Supporting farmers through research is one of our aims. Our organisation, Sustainable Agriculture Tanzania, located in Morogoro city, conducts research on farm, gathering data on organic agriculture issues with the purpose to better understand the constraints of current applied techniques and to help modify and adapt them according to the farmers’ needs. To further develop the concept of involving farmers in academic research we came together with established researchers of Sokoine University of Agriculture in Morogoro (SUA) in order to organize a pilot workshop – the Workshop for Participatory Research Design (WPRD) – aiming to initiate a dialogue between scientists and agricultural producers.

???????????????????????????????The goal of the WPRD was to invite farmers to depict the challenges they face in their every day work and to involve them in designing the research concepts, which will address those challenges, and develop tailored solutions. Using such an approach we furthermore want to create a channel for local knowledge to be fused with scientific conceptual thinking, thereby increasing the knowledge reservoir of academic research.
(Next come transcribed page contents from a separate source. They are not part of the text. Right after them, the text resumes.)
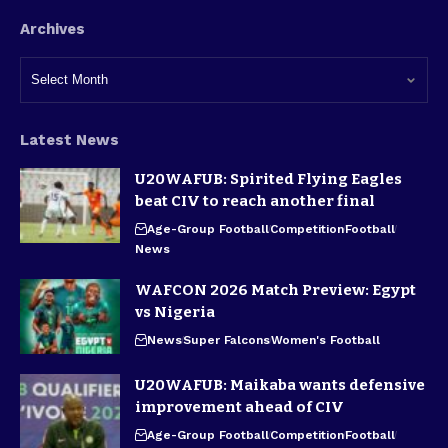
Archives
Latest News
U20WAFUB: Spirited Flying Eagles
beat CIV to reach another final
Age-Group Football
Competition
Football
News
WAFCON 2026 Match Preview: Egypt
vs Nigeria
News
Super Falcons
Women's Football
U20WAFUB: Maikaba wants defensive
improvement ahead of CIV
Age-Group Football
Competition
Football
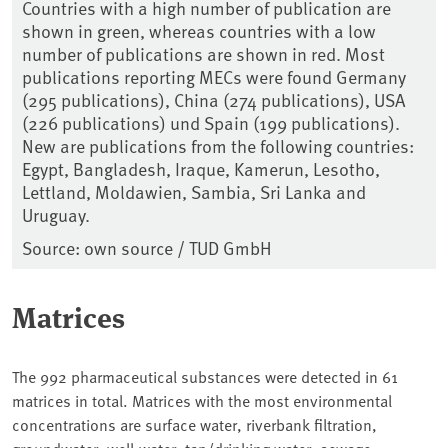
Countries with a high number of publication are
shown in green, whereas countries with a low
number of publications are shown in red. Most
publications reporting MECs were found Germany
(295 publications), China (274 publications), USA
(226 publications) und Spain (199 publications).
New are publications from the following countries:
Egypt, Bangladesh, Iraque, Kamerun, Lesotho,
Lettland, Moldawien, Sambia, Sri Lanka and
Uruguay.
Source: own source / TUD GmbH
Matrices
The 992 pharmaceutical substances were detected in 61
matrices in total. Matrices with the most environmental
concentrations are surface water, riverbank filtration,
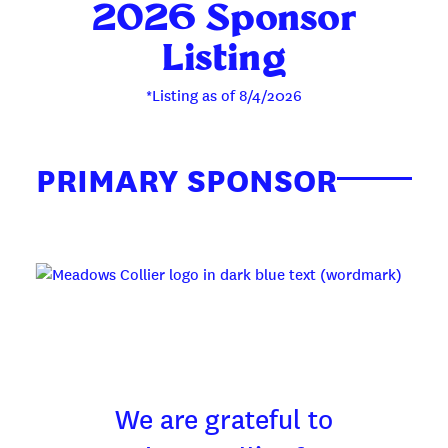
2026 Sponsor
Listing
*Listing as of 8/4/2026
PRIMARY SPONSOR
We are grateful to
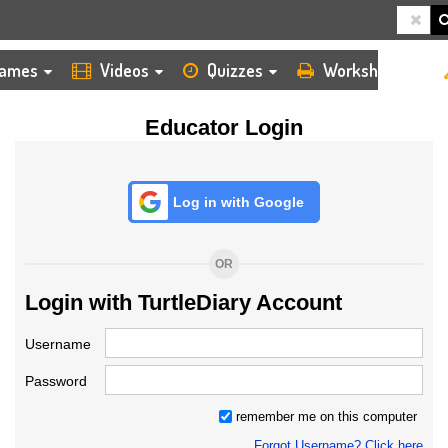
HOME
LOGIN
TEACHER
ames
Videos
Quizzes
Worksheets
Educator Login
Log in with Google
OR
Login with TurtleDiary Account
Username
Password
remember me on this computer
Forgot Username? Click here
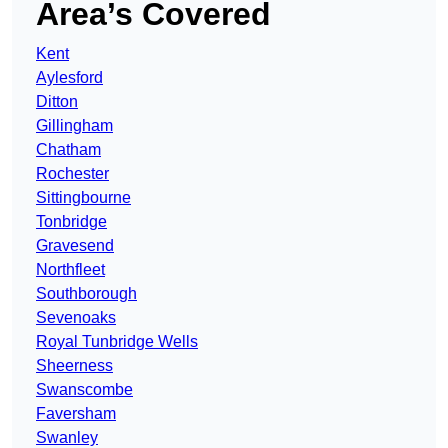
Area’s Covered
Kent
Aylesford
Ditton
Gillingham
Chatham
Rochester
Sittingbourne
Tonbridge
Gravesend
Northfleet
Southborough
Sevenoaks
Royal Tunbridge Wells
Sheerness
Swanscombe
Faversham
Swanley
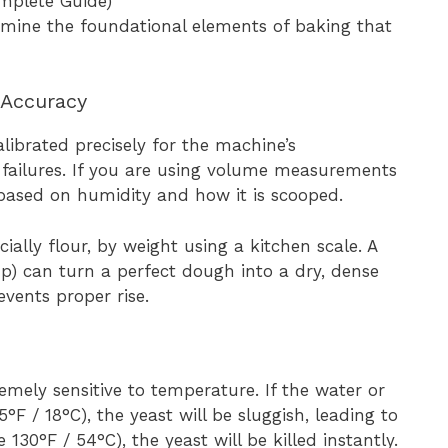
amine the foundational elements of baking that
 Accuracy
librated precisely for the machine’s
failures. If you are using volume measurements
y based on humidity and how it is scooped.
ially flour, by weight using a kitchen scale. A
up) can turn a perfect dough into a dry, dense
vents proper rise.
tremely sensitive to temperature. If the water or
F / 18°C), the yeast will be sluggish, leading to
e 130°F / 54°C), the yeast will be killed instantly.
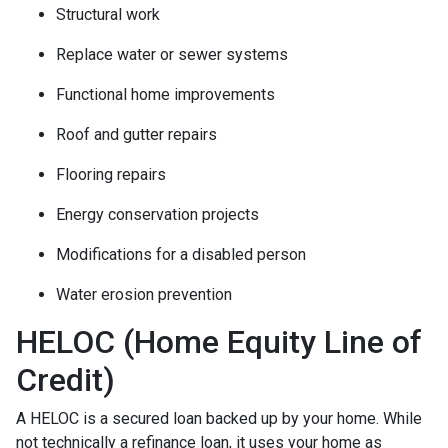
Structural work
Replace water or sewer systems
Functional home improvements
Roof and gutter repairs
Flooring repairs
Energy conservation projects
Modifications for a disabled person
Water erosion prevention
HELOC (Home Equity Line of
Credit)
A HELOC is a secured loan backed up by your home. While
not technically a refinance loan, it uses your home as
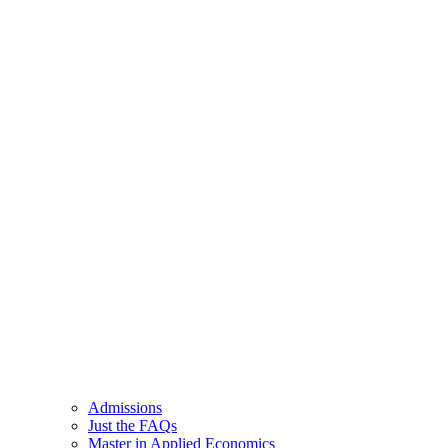
Admissions
Just the FAQs
Master in Applied Economics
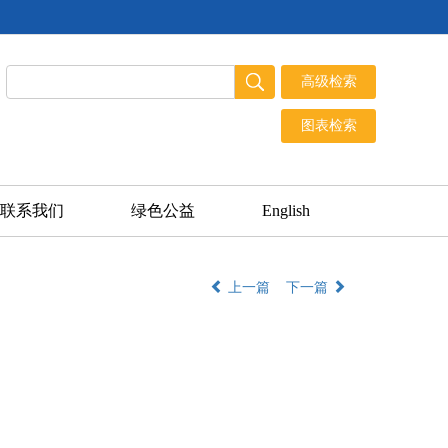
联系我们
绿色公益
English
上一篇
下一篇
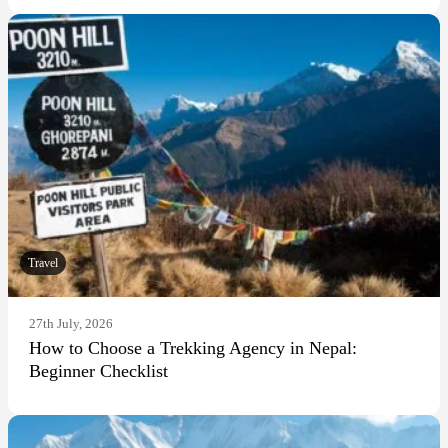
Travel
27th July, 2026
How to Choose a Trekking Agency in Nepal:
Beginner Checklist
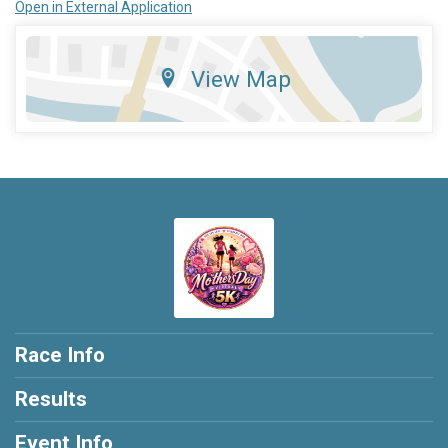
Open in External Application
View Map
Race Info
Results
Event Info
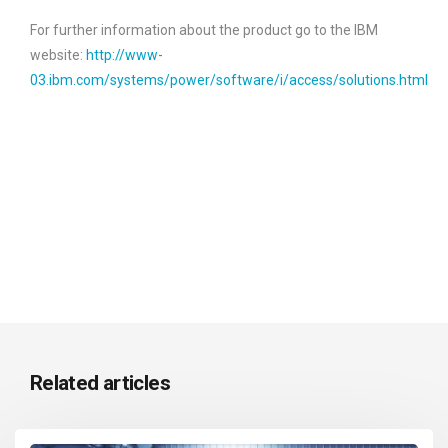
For further information about the product go to the IBM
website:
http://www-
03.ibm.com/systems/power/software/i/access/solutions.html
Related articles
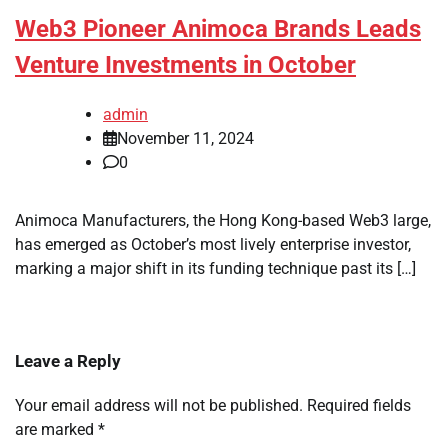
Web3 Pioneer Animoca Brands Leads
Venture Investments in October
admin
November 11, 2024
0
Animoca Manufacturers, the Hong Kong-based Web3 large,
has emerged as October’s most lively enterprise investor,
marking a major shift in its funding technique past its […]
Leave a Reply
Your email address will not be published.
Required fields
are marked
*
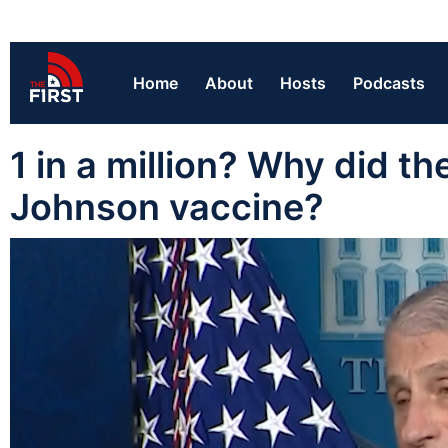
Home
About
Hosts
Podcasts
1 in a million? Why did 
Johnson vaccine?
Thus on the 22nd of November 2014 ten farmers from the area of Morogoro, thirteen students and four lecturers of SUA arrived at the Farmer Training Centre (FTC) of SAT in Vianzi to join each other in identifying and addressing current challenges in sustainable agriculture. The WPRD, moderated by Prof. Matee, started off by focusing on identifying and analysing the problem areas, hereby giving farmers and students space to elaborate on the issues from their perspective and exchange views in small groups. The workshop proceeded with a deeper analysis of selected challenges in order to determine possible research topics, such as organic pesticides in crop and animal production, soil fertility and marketing development. As a result an initial project design was developed for each of the chosen research topics by interested students and farmers.
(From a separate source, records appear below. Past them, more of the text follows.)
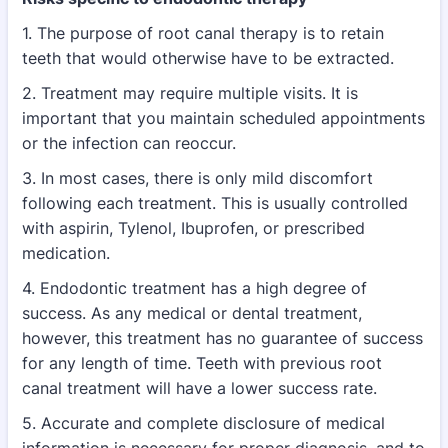
1. The purpose of root canal therapy is to retain
teeth that would otherwise have to be extracted.
2. Treatment may require multiple visits. It is
important that you maintain scheduled appointments
or the infection
can reoccur.
3. In most cases, there is only mild discomfort
following each treatment. This is usually controlled
with aspirin,
Tylenol, Ibuprofen, or prescribed
medication.
4. Endodontic treatment has a high degree of
success. As any medical or dental treatment,
however, this treatment
has no guarantee of success
for any length of time. Teeth with previous root
canal treatment will have a lower
success rate.
5. Accurate and complete disclosure of medical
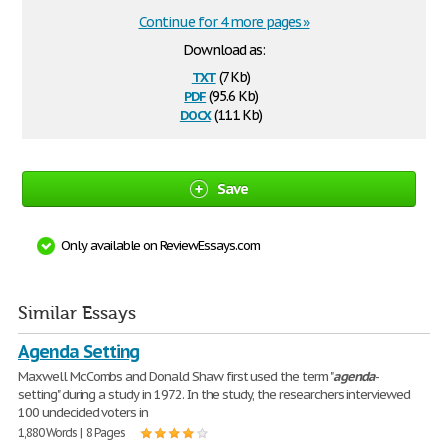
Continue for 4 more pages »
Download as:
txt
(7 Kb)
pdf
(95.6 Kb)
docx
(11.1 Kb)
Save
Only available on ReviewEssays.com
Similar Essays
Agenda Setting
Maxwell McCombs and Donald Shaw first used the term "
agenda
-
setting" during a study in 1972. In the study, the researchers interviewed
100 undecided voters in
1,880 Words | 8 Pages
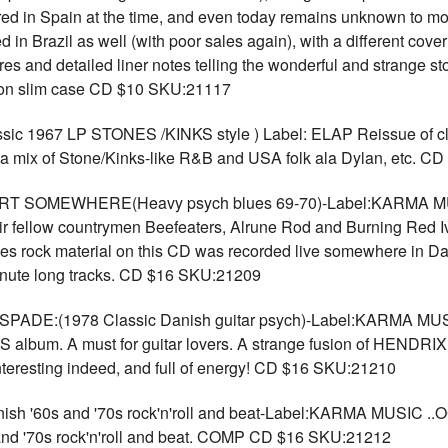
ored in Spain at the time, and even today remains unknown to most
in Brazil as well (with poor sales again), with a different cover 
tures and detailed liner notes telling the wonderful and strange s
rton slim case CD $10 SKU:21117
ic 1967 LP STONES /KINKS style ) Label: ELAP Reissue of cl
a mix of Stone/Kinks-like R&B and USA folk ala Dylan, etc. 
SOMEWHERE(Heavy psych blues 69-70)-Label:KARMA MUSI
heir fellow countrymen Beefeaters, Alrune Rod and Burning Red
blues rock material on this CD was recorded live somewhere in
inute long tracks. CD $16 SKU:21209
:(1978 Classic Danish guitar psych)-Label:KARMA MUSIC S
lbum. A must for guitar lovers. A strange fusion of HENDRIX s
teresting indeed, and full of energy! CD $16 SKU:21210
ish '60s and '70s rock'n'roll and beat-Label:KARMA MUSIC 
s and '70s rock'n'roll and beat. COMP CD $16 SKU:21212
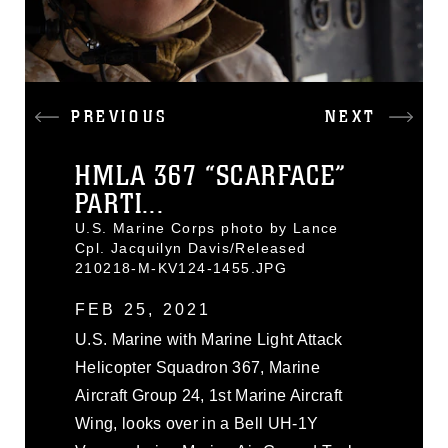
PREVIOUS
NEXT
HMLA 367 “SCARFACE”
PARTI...
U.S. Marine Corps photo by Lance
Cpl. Jacquilyn Davis/Released
210218-M-KV124-1455.JPG
FEB 25, 2021
U.S. Marine with Marine Light Attack
Helicopter Squadron 367, Marine
Aircraft Group 24, 1st Marine Aircraft
Wing, looks over in a Bell UH-1Y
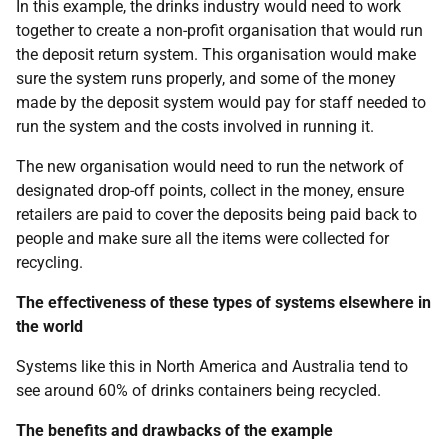
In this example, the drinks industry would need to work
together to create a non-profit organisation that would run
the deposit return system. This organisation would make
sure the system runs properly, and some of the money
made by the deposit system would pay for staff needed to
run the system and the costs involved in running it.
The new organisation would need to run the network of
designated drop-off points, collect in the money, ensure
retailers are paid to cover the deposits being paid back to
people and make sure all the items were collected for
recycling.
The effectiveness of these types of systems elsewhere in
the world
Systems like this in North America and Australia tend to
see around 60% of drinks containers being recycled.
The benefits and drawbacks of the example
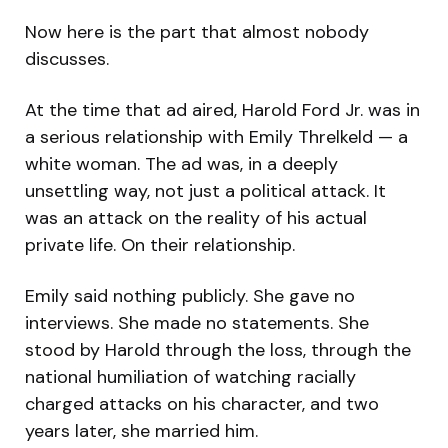
Now here is the part that almost nobody
discusses.
At the time that ad aired, Harold Ford Jr. was in
a serious relationship with Emily Threlkeld — a
white woman. The ad was, in a deeply
unsettling way, not just a political attack. It
was an attack on the reality of his actual
private life. On their relationship.
Emily said nothing publicly. She gave no
interviews. She made no statements. She
stood by Harold through the loss, through the
national humiliation of watching racially
charged attacks on his character, and two
years later, she married him.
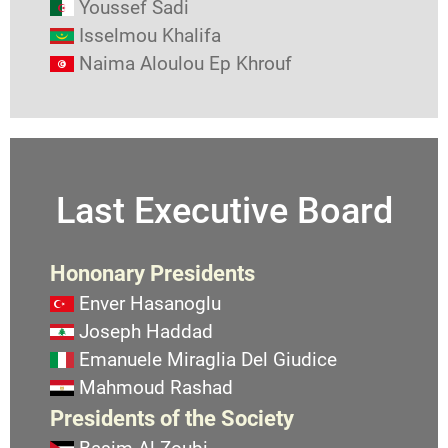
Youssef Sadi
Isselmou Khalifa
Naima Aloulou Ep Khrouf
Last Executive Board
Hononary Presidents
Enver Hasanoglu
Joseph Haddad
Emanuele Miraglia Del Giudice
Mahmoud Rashad
Presidents of the Society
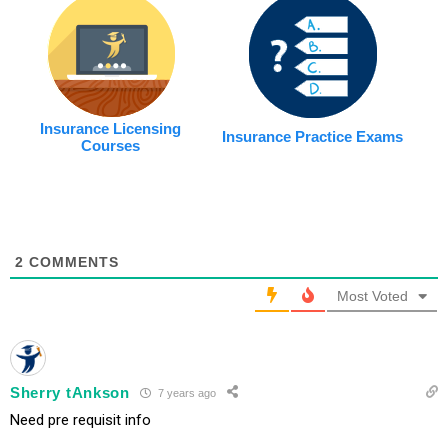
Insurance Licensing
Insurance Practice Exams
Courses
2
COMMENTS
Most Voted
Sherry tAnkson
7 years ago
Need pre requisit info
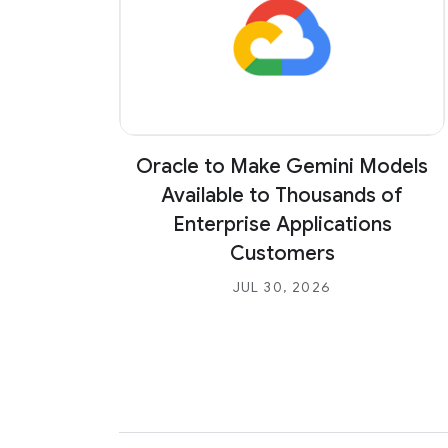
Oracle to Make Gemini Models
Available to Thousands of
Enterprise Applications
Customers
JUL 30, 2026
Five of the defined research topics will serve SUA students for their final theses, which they will further develop with the support of SAT and the farmers of the WPRD. The remaining topics will be advertised to be taken up by upcoming Master students. Moreover students and lecturers have had the opportunity to receive an account directly from the field whilst farmers have been able to voice their needs to the research community. “It is one thing to only receive your information from books and lectures and another to actually be on the farm and see how things work. You need both if you really want to understand what you have studied” explained a SUA student. Students feel they need to leave the classroom in order to understand their subject and lecturers agree that the same also applies to researchers. “In order to ensure the actual needs of this working area are addressed and the solutions developed in fact are of help, one needs to get involved with the appliers: the farmers” says Prof. Kilasara, soil scientist of SUA.

Following such a successfully implemented workshop on participatory research design SAT will facilitate and monitor the research projects which will be conducted as a result of this workshop and will keep you informed about findings and results.

This has only been the start of what SAT intends to be a long-term project and we are looking forward to continue developing this concept of exchange between science and application in order to close the gap between research and application and facilitate the sustainable development of an agriculture that will contribute to food security.